# Hydrogen bonding as a function of $kT$

The strength of a hydrogen bond in water at ambient conditions is about $$8kT$$, where $$k$$ is the Boltzmann constant and $$T$$ is the temperature. So why do hydrogen bonds form and break so readily in water when their energy is so much higher than $$kT$$? And what determines the timescale $$(\sim\, 1 - 10\ \rm ps)$$ of the bond making and breaking?

Using Transition state theory approximation for the rate of water molecule to cross over the bonding barrier, $$E_b = 8KT \approx 21 KJ/mole$$:

$$\tag{1} \frac{1}{\tau} = \omega \exp\left\{-\frac{E_b}{KT}\right\}.$$

Now, we have to estimate the frequency prefactor $$\omega$$ in Eq.(1). Since there is no data available for the vibration between water-water molecule interaction (don't mess up with the vibration within the water molecule), we simply simulate a quadratic potential from the bond length and bond energy: \begin{align} \frac{1}{2} k x^2 =& E_b;\\ k =& \frac{2 E_b}{x^2};\,\,\,\text{using } E_b= 21 \text{ KJ/mole, and bond length } 3 \dot A;\\ \omega = & \sqrt{\frac{k}{m}}=\sqrt{\frac{2 E_b}{m x^2}} = \sqrt{\frac{2 (21\times 10^3)/(6\times10^{23})}{0.018/(6\times 10^{23}) \times (3\times 10^{-10})^2}} = 5\times 10^{12}\frac{1}{s} \end{align}

Using this estimation into Eq.(1), the rate of crossing the energy barrier: $$\frac{1}{\tau} = 5\times 10^{12} \exp(-8) = 2\times 10^9.$$ Therefore the bond breaking time scale is about $$\tau =\frac{1}{2} 10^{-9} sec \approx 0.5 \, ns.$$

In the article ACS, where they estimate the activation energy to be $$11$$ KJ/mole (approximate $$4\,KT$$) half of the binding energy I adopted, which brings a factor of $$e^4=55$$ to the estimation here. This will render a bond breaking time to $$9$$ ps. Their low activation energy is due to large fluctuation of the hydrogen bonding energy. It arises from the frequent drawn near of two oxygen molecules, which generate a pulse of repulsion force to break the bond, results in a rather low activation energy.

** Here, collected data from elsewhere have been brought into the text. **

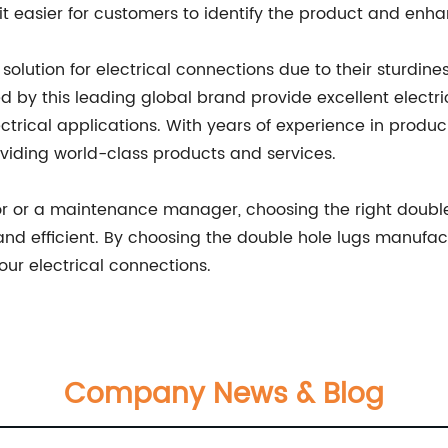
easier for customers to identify the product and enhanc
olution for electrical connections due to their sturdiness,
 by this leading global brand provide excellent electri
ectrical applications. With years of experience in prod
viding world-class products and services.
or or a maintenance manager, choosing the right double
, and efficient. By choosing the double hole lugs manufa
your electrical connections.
Company News & Blog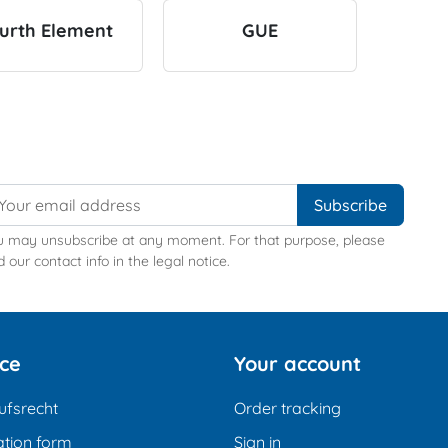
urth Element
GUE
u may unsubscribe at any moment. For that purpose, please
d our contact info in the legal notice.
ice
Your account
ufsrecht
Order tracking
tion form
Sign in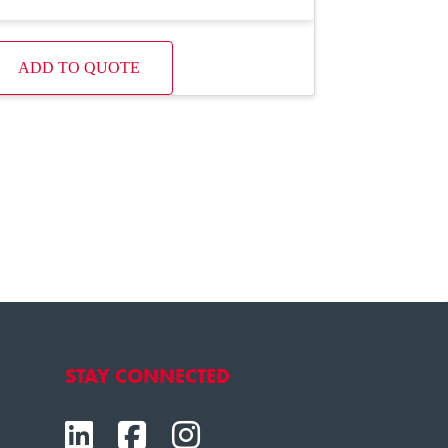
ADD TO QUOTE
STAY CONNECTED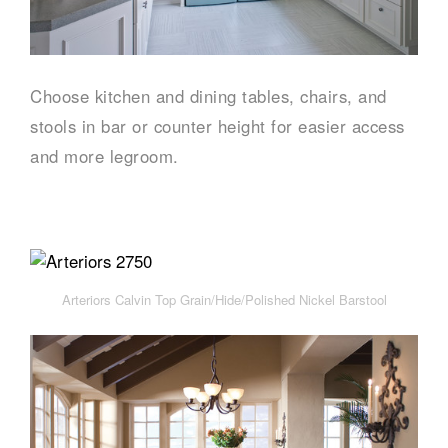
Choose kitchen and dining tables, chairs, and
stools in bar or counter height for easier access
and more legroom.
Arteriors Calvin Top Grain/Hide/Polished Nickel Barstool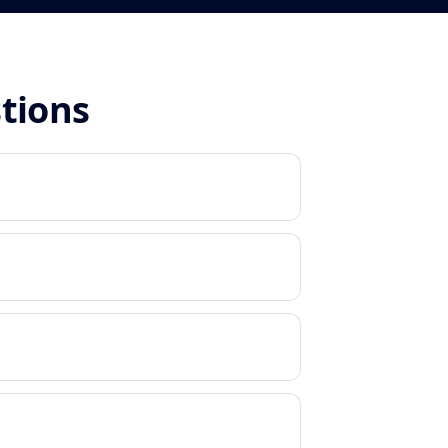
stions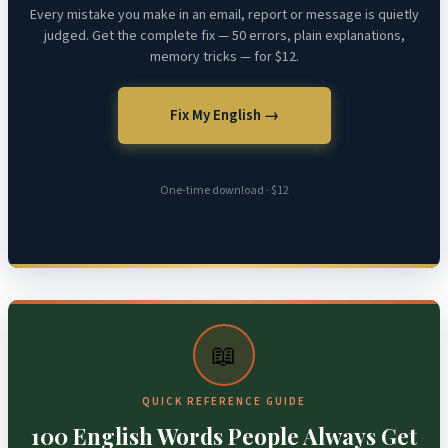
Every mistake you make in an email, report or message is quietly
judged. Get the complete fix — 50 errors, plain explanations,
memory tricks — for $12.
Fix My English →
One-time download · $12
📖
QUICK REFERENCE GUIDE
100 English Words People Always Get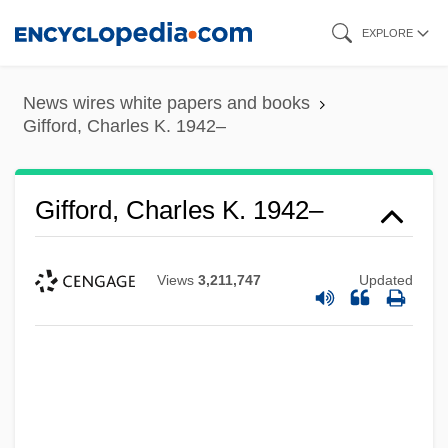
Skip
EXPLORE
to
main
News wires white papers and books
content
Gifford, Charles K. 1942–
Gifford, Charles K. 1942–
Views
3,211,747
Updated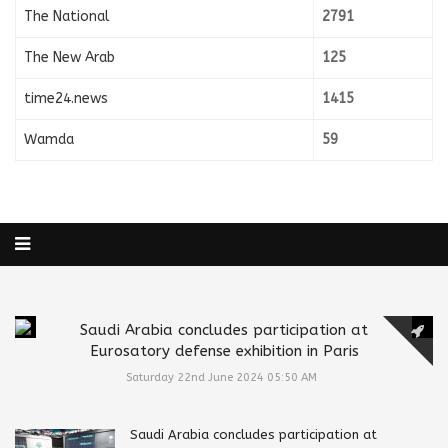
The National
2791
The New Arab
125
time24.news
1415
Wamda
59
Saudi Arabia concludes participation at
Eurosatory defense exhibition in Paris
Saturday 22nd June 2024 05:50 AM
Saudi Arabia concludes participation at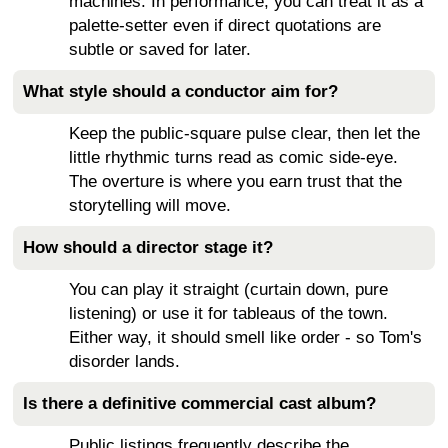
machines. In performance, you can treat it as a
palette-setter even if direct quotations are
subtle or saved for later.
What style should a conductor aim for?
Keep the public-square pulse clear, then let the
little rhythmic turns read as comic side-eye.
The overture is where you earn trust that the
storytelling will move.
How should a director stage it?
You can play it straight (curtain down, pure
listening) or use it for tableaus of the town.
Either way, it should smell like order - so Tom's
disorder lands.
Is there a definitive commercial cast album?
Public listings frequently describe the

• Your calculated lifetime seems a bit long, but in any case, what is the explanation to my other question -- why do hydrogen bonds break and form so readily in water given that the bond strength is $8kT$? Apr 14, 2021 at 13:40
• Where did you come up with the fast bond breaking time?
– ytlu
Apr 14, 2021 at 13:41
• Might be even less than 1 ps according to this reference: pubs.acs.org/doi/10.1021/jp407768u Apr 14, 2021 at 13:47
• $k_B T$ at $300 K$ is $25 meV$ and in units of $RT$ is $2.5 \frac{KJ}{mol}$ , so $8k_B T$ in units of $RT$ are $20\frac{ KJ}{mol}$ Apr 14, 2021 at 13:50
• Yes. I mess up with the Kcal with KJ, it shoud be 21 KJ.mole.
– ytlu
Apr 14, 2021 at 14:04